Gut hastalığı, kralların hastalığı ya da zengin hastalığı olarak bilinen padişahların ölümüne yol açmış şiddetli bir romatizma hastalığıdır. Damla hastalığı da denilen gut hastalığı, romatizmal hastalıklar kategorisinde yer alsa da metabolik bir hastalık olarak değerlendirilebilir. Erkeklerde daha yaygın şekilde görülen hastalık, kişinin iş ve sosyal yaşamını olumsuz etkileyebilir.
Gut ürik asit birikimi ile karakterize çeşitli durumları ifade etmek için kullanılan bir terimdir. Bu birikim genellikle kişinin ayaklarında meydana gelir. Gut hastalığı bulunan kişiler ayak eklemlerinde ödem ve ağrı hissedebilir. Ayak başparmağı bu rahatsızlıktan en çok etkilenen eklemlerin başında gelir. Gut atağında ani ve keskin bir ağrı meydana gelir ve kişiler ayakları yanıyormuş gibi hissedebilir. Gut hastalığı belirtileri gelip geçici özellik gösterse de belirtilerin kontrol altına alınabilmesi adına çeşitli yöntemler mevcuttur.
Gut Hastalığı Nedir?
Kronik (uzun seyirli) ve sık görülen bir eklem iltihabı olan gut hastalığı, monosodyum ürat adı verilen monohidrat kristallerin dokularda birikimi ile karakterize bir rahatsızlıktır. Tarihi çok önceki zamanlara dayanan gut hastalığı oldukça ayrıntılı şekilde çalışılmış ve kontrol altına alınabilmiş bir romatolojik hastalıktır.
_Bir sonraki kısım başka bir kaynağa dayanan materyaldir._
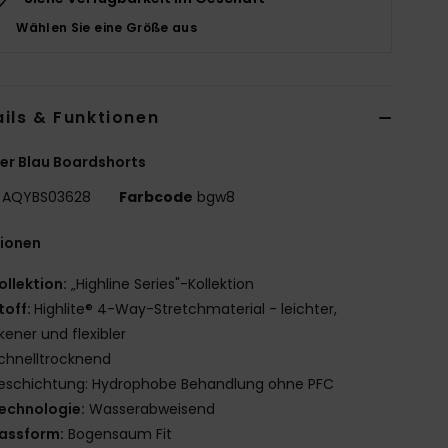
Wählen Sie eine Größe aus
ils & Funktionen
r Blau Boardshorts
AQYBS03628
Farbcode
bgw8
tionen
ollektion:
„Highline Series"-Kollektion
toff:
Highlite® 4-Way-Stretchmaterial - leichter,
kener und flexibler
chnelltrocknend
eschichtung: Hydrophobe Behandlung ohne PFC
echnologie:
Wasserabweisend
assform:
Bogensaum Fit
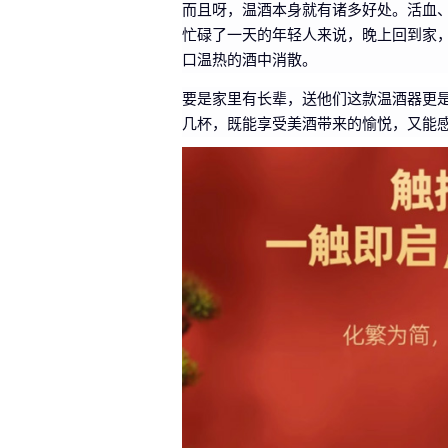
而且呀，温酒本身就有诸多好处。活血
忙碌了一天的年轻人来说，晚上回到家
口温热的酒中消散。
要是家里有长辈，送他们这款温酒器更
几杯，既能享受美酒带来的愉悦，又能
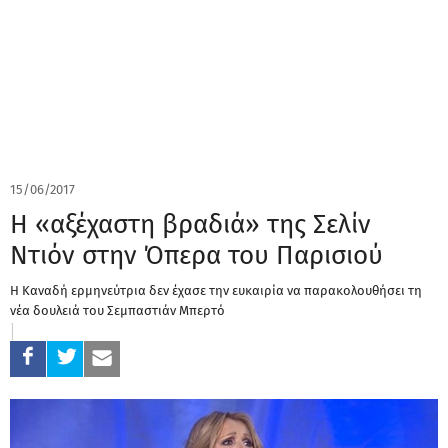
15/06/2017
Η «αξέχαστη βραδιά» της Σελίν
Ντιόν στην Όπερα του Παρισιού
Η Καναδή ερμηνεύτρια δεν έχασε την ευκαιρία να παρακολουθήσει τη
νέα δουλειά του Σεμπαστιάν Μπερτό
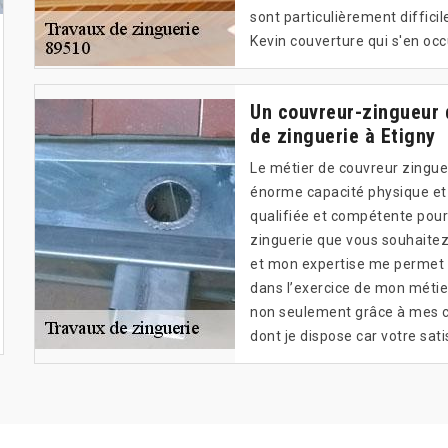
sont particulièrement diffic
Kevin couverture qui s'en oc
Un couvreur-zingueur 
de zinguerie à Etigny
Le métier de couvreur zingue
énorme capacité physique et i
qualifiée et compétente pour
zinguerie que vous souhaitez 
et mon expertise me permet d
dans l’exercice de mon métie
non seulement grâce à mes c
dont je dispose car votre sati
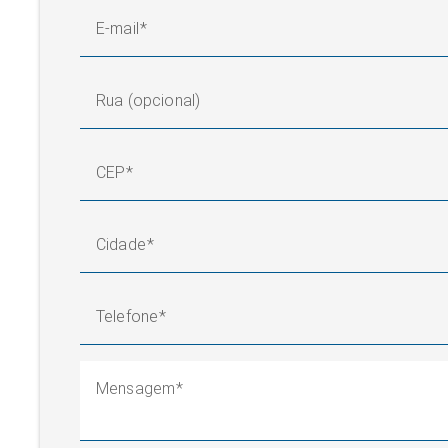
E-mail
Rua (opcional)
CEP
Cidade
Telefone
Mensagem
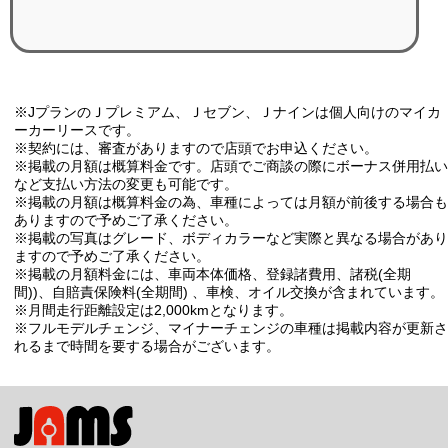
※JプランのＪプレミアム、Ｊセブン、Ｊナインは個人向けのマイカ
ーカーリースです。
※契約には、審査がありますので店頭でお申込ください。
※掲載の月額は概算料金です。店頭でご商談の際にボーナス併用払い
など支払い方法の変更も可能です。
※掲載の月額は概算料金の為、車種によっては月額が前後する場合も
ありますので予めご了承ください。
※掲載の写真はグレード、ボディカラーなど実際と異なる場合があり
ますので予めご了承ください。
※掲載の月額料金には、車両本体価格、登録諸費用、諸税(全期
間))、自賠責保険料(全期間) 、車検、オイル交換が含まれています。
※月間走行距離設定は2,000kmとなります。
※フルモデルチェンジ、マイナーチェンジの車種は掲載内容が更新さ
れるまで時間を要する場合がございます。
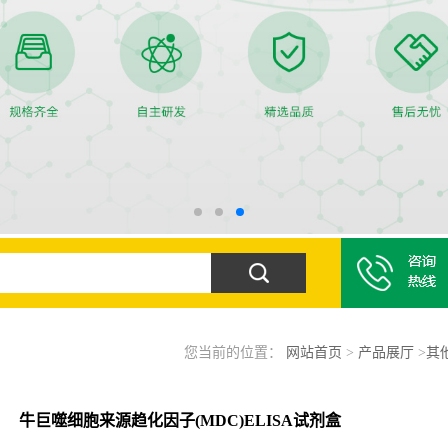
您当前的位置：
网站首页
>
产品展厅
>
其
牛巨噬细胞来源趋化因子(MDC)ELISA试剂盒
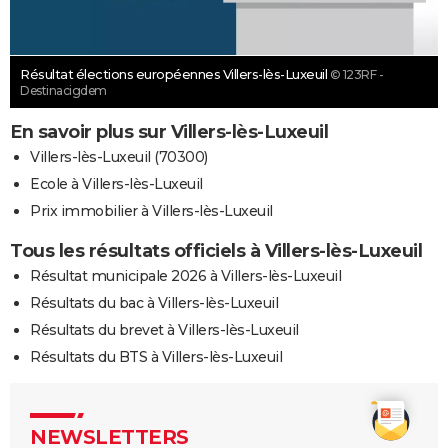
Résultat élections européennes Villers-lès-Luxeuil
© 123RF -
Destinacigdem
En savoir plus sur Villers-lès-Luxeuil
Villers-lès-Luxeuil (70300)
Ecole à Villers-lès-Luxeuil
Prix immobilier à Villers-lès-Luxeuil
Tous les résultats officiels à Villers-lès-Luxeuil
Résultat municipale 2026 à Villers-lès-Luxeuil
Résultats du bac à Villers-lès-Luxeuil
Résultats du brevet à Villers-lès-Luxeuil
Résultats du BTS à Villers-lès-Luxeuil
NEWSLETTERS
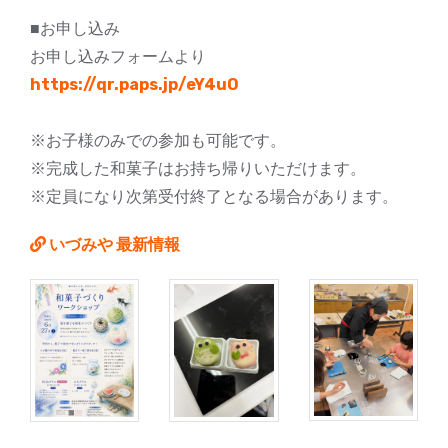
■お申し込み
お申し込みフォームより
https://qr.paps.jp/eY4uO
※お子様のみでの参加も可能です。
※完成した和菓子はお持ち帰りいただけます。
※定員になり次第受付終了となる場合があります。
いづみや 最新情報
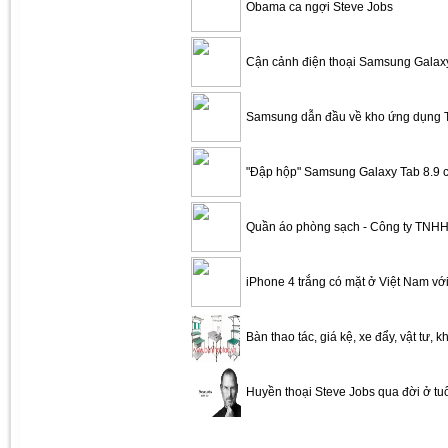
Obama ca ngợi Steve Jobs
Cận cảnh điện thoại Samsung Galax
Samsung dẫn đầu về kho ứng dụng 
"Đập hộp" Samsung Galaxy Tab 8.9 
Quần áo phòng sạch - Công ty TNHH
iPhone 4 trắng có mặt ở Việt Nam với
Bàn thao tác, giá kệ, xe đẩy, vật tư, k
Huyền thoại Steve Jobs qua đời ở tu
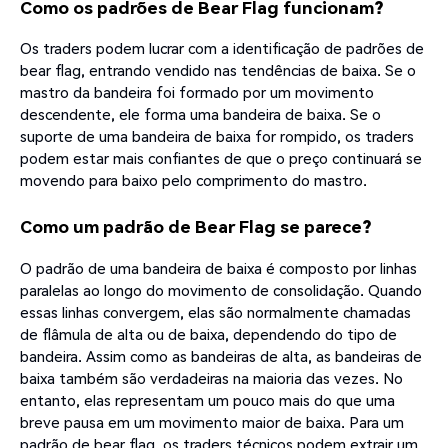
Como os padrões de Bear Flag funcionam?
Os traders podem lucrar com a identificação de padrões de
bear flag, entrando vendido nas tendências de baixa. Se o
mastro da bandeira foi formado por um movimento
descendente, ele forma uma bandeira de baixa. Se o
suporte de uma bandeira de baixa for rompido, os traders
podem estar mais confiantes de que o preço continuará se
movendo para baixo pelo comprimento do mastro.
Como um padrão de Bear Flag se parece?
O padrão de uma bandeira de baixa é composto por linhas
paralelas ao longo do movimento de consolidação. Quando
essas linhas convergem, elas são normalmente chamadas
de flâmula de alta ou de baixa, dependendo do tipo de
bandeira. Assim como as bandeiras de alta, as bandeiras de
baixa também são verdadeiras na maioria das vezes. No
entanto, elas representam um pouco mais do que uma
breve pausa em um movimento maior de baixa. Para um
padrão de bear flag, os traders técnicos podem extrair um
Normal şartlar altında vücuttaki atık maddeler özellikle protein yapısındaki atıklar ürik aside çevrilerek vücuttan uzaklaştırılır. Ürik asidin atımında yaşanılan problemler ya da bu maddelerin çok fazla üretilmesi, kanda ve vücutta birikmeler ile sonuçlanabilir. Kan dolaşımındaki ürik asit miktarının normalin üzerine çıkması hiperürisemi olarak isimlendirilir. Bu durum zaman içerisinde gut hastalığına ilerleyerek oldukça ağrılı eklem iltihapları ile sonuçlanabilir.
Hiperürisemi aynı zamanda idrarın ve kanın oldukça asidik bir hal almasına neden olur. Bazı etler, bira gibi alkollü içecekler, sardunya ve kurutulmuş baklagiller ürik asit seviyesi yüksek gıdalar arasında yer alır. Diyet dışında genetik faktörler, aşırı kilolu olmak veya obezite ve stres gibi durumlar da kanda ürik asit düzeyinin yükselmesi ile ilişkili faktörler arasındadır.
Kanda aşırı miktarda bulunan ürik asit, doku aralıklarından sızarak eklem içinde ve çevresindeki yapılarda birikir. Eklemlerde birikmesi bu bölgelerde iltihaplanmaya neden olarak eklemde sıvı artışına, hareket kısıtlıklarına ve ağrılara yol açabilir. Özellikle ayak başparmağı ve diz eklemlerini tutan bu rahatsızlığa gut hastalığı denir. Bazen ürik asit böbreklerde de birikebilir. Bu durum böbrekte taş oluşumu ile sonuçlanabileceği için dikkatli olunmalıdır.
Gut Hastalığı Evreleri Nelerdir?
Gut hastalığı akut atak, interkritik dönem, kronik gut ve tofüslü gut olmak üzere 4 evre şeklinde seyreder.
Akut Atak: Hastalığın eklemde aniden başladığı ve 5-10 gün süren evresidir. Eklemlerde kısa süreli şişmeler ve ağrılar gözlenir.
İnterkritik Dönem: Hasta şikayetlerinin tamamen geçtiği evredir. Ancak bu evrenin hemen ardından tekrar şiddetli ataklar meydana gelebilir.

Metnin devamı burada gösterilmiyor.